Passed Pawns (endgame)

bob · Post by **bob** » Mon May 24, 2010 1:49 am

rvida wrote:
bob wrote: I'm not willing to do that any longer. I'd rather play 60,000 games in 1 sec/game as opposed to 1000 games in 1 min/game. That way there are practically _no_ "steps backward"...
With all respect to your testing methods (which may be scientifically accurate) - in the real-world, without some university sponsored cluster, we want to make some progress without waiting 2 weeks worth of self-playing to accept a simple change in codebase. We must take some shortcuts, and the SF team's progress showed that these shortcuts do indeed work. While I have more relaxed rules than Marco, Critter's progress is pretty evident too. (I only wish I had that SF team's "secret" autotuner )

P.S.: sorry for my horrible english

First, give this some thought. How long does it take to play a game/1sec? 60 per minute? 3600 per hour? 80,000 in 24 hours? It is not that hard to do rigorous testing. You might have to compromise on the time control, but apparently (based on Larry Kaufman's comments) Rybka has been extensively tuned at 40K games overnight for a year+...

rvida · Post by **rvida** » Mon May 24, 2010 2:04 am

bob wrote:
rvida wrote:
bob wrote: I'm not willing to do that any longer.
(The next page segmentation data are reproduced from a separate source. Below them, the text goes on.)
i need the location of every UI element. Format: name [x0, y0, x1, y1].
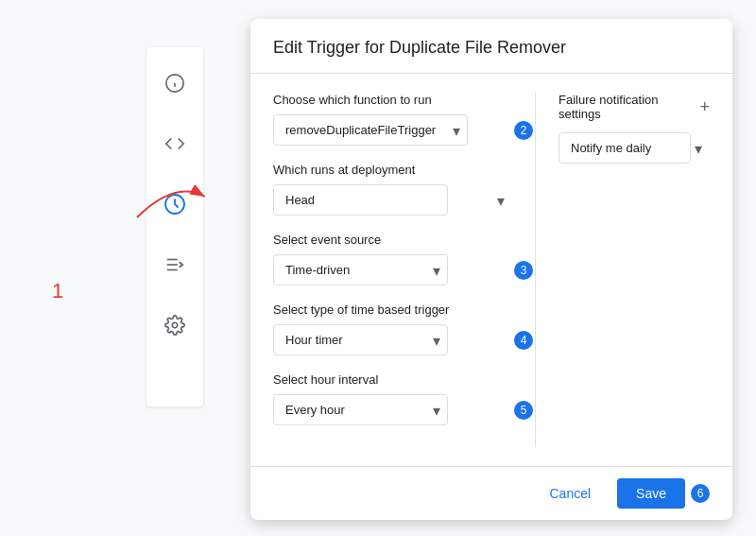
- modal-title: Edit Trigger for Duplicate File Remover: [273, 38, 710, 58]
- left-section: Choose which function to run removeDupli…: [273, 93, 512, 447]
- deployment-dropdown-arrow: ▾: [497, 191, 505, 209]
- function-label: Choose which function to run: [273, 93, 512, 107]
- event-source-label: Select event source: [273, 233, 512, 247]
- failure-notification-label: Failure notification settings: [558, 93, 699, 121]
- time-trigger-label: Select type of time based trigger: [273, 303, 512, 317]
- sidebar-item-code[interactable]: [158, 127, 192, 161]
- sidebar: [146, 47, 203, 406]
- event-source-select-wrapper: Time-driven ▾: [273, 254, 448, 285]
- badge-6: 6: [691, 484, 710, 503]
- deployment-field-group: Which runs at deployment Head ▾: [273, 163, 512, 216]
- sidebar-item-info[interactable]: [158, 66, 192, 100]
- section-divider: [535, 93, 536, 447]
- cancel-button[interactable]: Cancel: [534, 478, 606, 509]
- annotation-label-1: 1: [52, 279, 63, 303]
- modal-body: Choose which function to run removeDupli…: [250, 74, 732, 466]
- function-select-wrapper: removeDuplicateFileTrigger ▾: [273, 114, 468, 146]
- modal-footer: Cancel Save 6: [250, 466, 732, 520]
- failure-notification-header: Failure notification settings +: [558, 93, 710, 121]
- badge-2: 2: [514, 121, 533, 140]
- edit-trigger-modal: Edit Trigger for Duplicate File Remover …: [250, 19, 732, 520]
- failure-select[interactable]: Notify me daily: [558, 132, 691, 164]
- deployment-select-wrapper: Head ▾: [273, 184, 512, 216]
- hour-interval-select[interactable]: Every hour: [273, 394, 448, 425]
- time-trigger-select[interactable]: Hour timer: [273, 324, 448, 355]
- failure-select-wrapper: Notify me daily ▾: [558, 132, 710, 164]
- function-select[interactable]: removeDuplicateFileTrigger: [273, 114, 468, 146]
- sidebar-item-settings[interactable]: [158, 308, 192, 342]
- add-failure-notification-button[interactable]: +: [699, 97, 710, 117]
- time-trigger-field-group: Select type of time based trigger Hour t…: [273, 303, 512, 355]
- right-section: Failure notification settings + Notify m…: [558, 93, 710, 447]
- function-field-group: Choose which function to run removeDupli…: [273, 93, 512, 146]
- modal-header: Edit Trigger for Duplicate File Remover: [250, 19, 732, 74]
- deployment-select[interactable]: Head: [273, 184, 448, 216]
- badge-3: 3: [514, 261, 533, 280]
- hour-interval-select-wrapper: Every hour ▾: [273, 394, 448, 425]
- sidebar-item-executions[interactable]: [158, 248, 192, 282]
- event-source-field-group: Select event source Time-driven ▾ 3: [273, 233, 512, 285]
- failure-dropdown-arrow: ▾: [695, 139, 702, 157]
- save-button[interactable]: Save: [617, 478, 685, 509]
- svg-point-7: [172, 322, 178, 328]
- event-source-select[interactable]: Time-driven: [273, 254, 448, 285]
- hour-interval-field-group: Select hour interval Every hour ▾ 5: [273, 372, 512, 425]
- badge-4: 4: [514, 331, 533, 350]
- deployment-label: Which runs at deployment: [273, 163, 512, 177]
- hour-interval-label: Select hour interval: [273, 372, 512, 387]
- badge-5: 5: [514, 401, 533, 420]
- time-trigger-select-wrapper: Hour timer ▾: [273, 324, 448, 355]
- sidebar-item-triggers[interactable]: [158, 187, 192, 221]
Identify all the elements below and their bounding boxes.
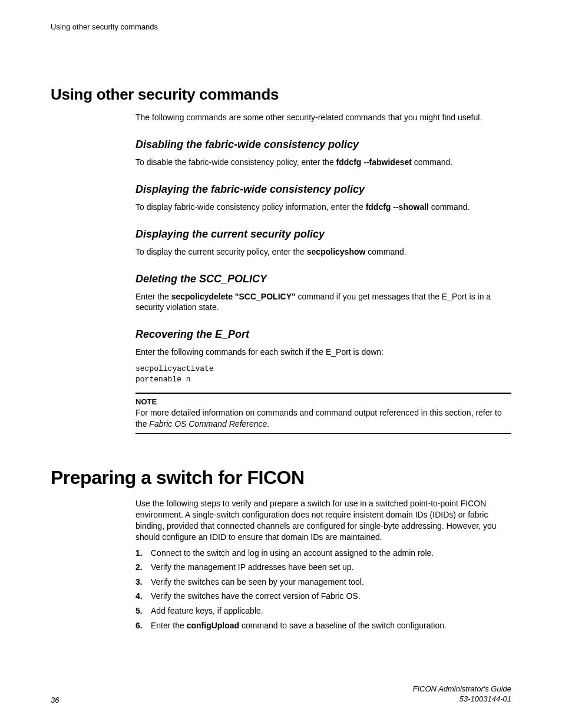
list-item: 2. Verify the management IP addresses ha…	[135, 562, 511, 574]
list-item: 1. Connect to the switch and log in usin…	[135, 548, 511, 559]
delete-scc-paragraph: Enter the secpolicydelete "SCC_POLICY" c…	[135, 291, 511, 314]
intro-paragraph: The following commands are some other se…	[135, 112, 511, 123]
command-text: fddcfg --showall	[366, 202, 429, 212]
command-text: fddcfg --fabwideset	[336, 157, 412, 167]
text: To disable the fabric-wide consistency p…	[135, 157, 336, 167]
step-text: Add feature keys, if applicable.	[151, 605, 263, 617]
step-text: Verify the switches have the correct ver…	[151, 591, 361, 602]
note-label: NOTE	[135, 397, 511, 406]
prepare-intro: Use the following steps to verify and pr…	[135, 498, 511, 543]
content-block-2: Use the following steps to verify and pr…	[135, 498, 511, 631]
doc-info: FICON Administrator's Guide 53-1003144-0…	[413, 684, 511, 704]
note-text: For more detailed information on command…	[135, 407, 511, 430]
disable-paragraph: To disable the fabric-wide consistency p…	[135, 157, 511, 168]
heading-display-security: Displaying the current security policy	[135, 228, 511, 241]
list-item: 6. Enter the configUpload command to sav…	[135, 620, 511, 632]
display-security-paragraph: To display the current security policy, …	[135, 246, 511, 258]
running-header: Using other security commands	[51, 22, 511, 31]
command-text: configUpload	[187, 621, 239, 630]
step-text: Verify the management IP addresses have …	[151, 562, 354, 574]
text: command.	[365, 247, 406, 256]
command-text: secpolicydelete "SCC_POLICY"	[171, 292, 296, 301]
heading-display-fabric: Displaying the fabric-wide consistency p…	[135, 183, 511, 196]
note-block: NOTE For more detailed information on co…	[135, 393, 511, 434]
code-block: secpolicyactivate portenable n	[135, 364, 511, 384]
text: To display the current security policy, …	[135, 247, 307, 256]
list-item: 4. Verify the switches have the correct …	[135, 591, 511, 602]
step-text: Verify the switches can be seen by your …	[151, 577, 364, 588]
doc-number: 53-1003144-01	[413, 694, 511, 704]
content-block: The following commands are some other se…	[135, 112, 511, 434]
display-fabric-paragraph: To display fabric-wide consistency polic…	[135, 202, 511, 213]
text: Enter the	[151, 621, 187, 630]
heading-recover-eport: Recovering the E_Port	[135, 328, 511, 341]
guide-title: FICON Administrator's Guide	[413, 684, 511, 694]
list-item: 3. Verify the switches can be seen by yo…	[135, 577, 511, 588]
list-item: 5. Add feature keys, if applicable.	[135, 605, 511, 617]
heading-preparing-switch: Preparing a switch for FICON	[51, 467, 511, 489]
page-number: 36	[51, 696, 59, 704]
step-number: 1.	[135, 548, 151, 559]
step-text: Connect to the switch and log in using a…	[151, 548, 434, 559]
text: .	[267, 419, 269, 429]
steps-list: 1. Connect to the switch and log in usin…	[135, 548, 511, 632]
recover-paragraph: Enter the following commands for each sw…	[135, 347, 511, 358]
step-text: Enter the configUpload command to save a…	[151, 620, 447, 632]
step-number: 3.	[135, 577, 151, 588]
document-page: Using other security commands Using othe…	[0, 0, 562, 728]
heading-delete-scc: Deleting the SCC_POLICY	[135, 273, 511, 285]
reference-title: Fabric OS Command Reference	[149, 419, 267, 429]
step-number: 4.	[135, 591, 151, 602]
text: command to save a baseline of the switch…	[239, 621, 447, 630]
step-number: 6.	[135, 620, 151, 632]
text: To display fabric-wide consistency polic…	[135, 202, 366, 212]
step-number: 5.	[135, 605, 151, 617]
heading-using-other-security: Using other security commands	[51, 85, 511, 104]
text: command.	[412, 157, 452, 167]
page-footer: 36 FICON Administrator's Guide 53-100314…	[51, 684, 511, 704]
command-text: secpolicyshow	[307, 247, 366, 256]
step-number: 2.	[135, 562, 151, 574]
heading-disable-policy: Disabling the fabric-wide consistency po…	[135, 139, 511, 151]
text: command.	[429, 202, 470, 212]
text: Enter the	[135, 292, 171, 301]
I'd rather play 60,000 games in 1 sec/game as opposed to 1000 games in 1 min/game. That way there are practically _no_ "steps backward"...
With all respect to your testing methods (which may be scientifically accurate) - in the real-world, without some university sponsored cluster, we want to make some progress without waiting 2 weeks worth of self-playing to accept a simple change in codebase. We must take some shortcuts, and the SF team's progress showed that these shortcuts do indeed work. While I have more relaxed rules than Marco, Critter's progress is pretty evident too. (I only wish I had that SF team's "secret" autotuner )

P.S.: sorry for my horrible english
First, give this some thought. How long does it take to play a game/1sec? 60 per minute? 3600 per hour? 80,000 in 24 hours? It is not that hard to do rigorous testing. You might have to compromise on the time control, but apparently (based on Larry Kaufman's comments) Rybka has been extensively tuned at 40K games overnight for a year+...

It depends. With tiny changes in eval maybe I will take a result from 20000 games with game/1 sec TC. But in such fast games some search features would never kick in. For example in Critter IID behaves differently with depth >= 12 plies. Singular extensions are done only if depth >= 10 plies. Null-move pruning behaves differently with high depths. If I want to tune some constants as "IID_Margin" or "SingularMoveMargin" I definitely need to play at longer TC. Something reaching at least depth 14-15 plies.

bob · Post by **bob** » Mon May 24, 2010 2:13 am

rvida wrote:
bob wrote:
rvida wrote:
bob wrote: I'm not willing to do that any longer. I'd rather play 60,000 games in 1 sec/game as opposed to 1000 games in 1 min/game. That way there are practically _no_ "steps backward"...
With all respect to your testing methods (which may be scientifically accurate) - in the real-world, without some university sponsored cluster, we want to make some progress without waiting 2 weeks worth of self-playing to accept a simple change in codebase. We must take some shortcuts, and the SF team's progress showed that these shortcuts do indeed work. While I have more relaxed rules than Marco, Critter's progress is pretty evident too. (I only wish I had that SF team's "secret" autotuner )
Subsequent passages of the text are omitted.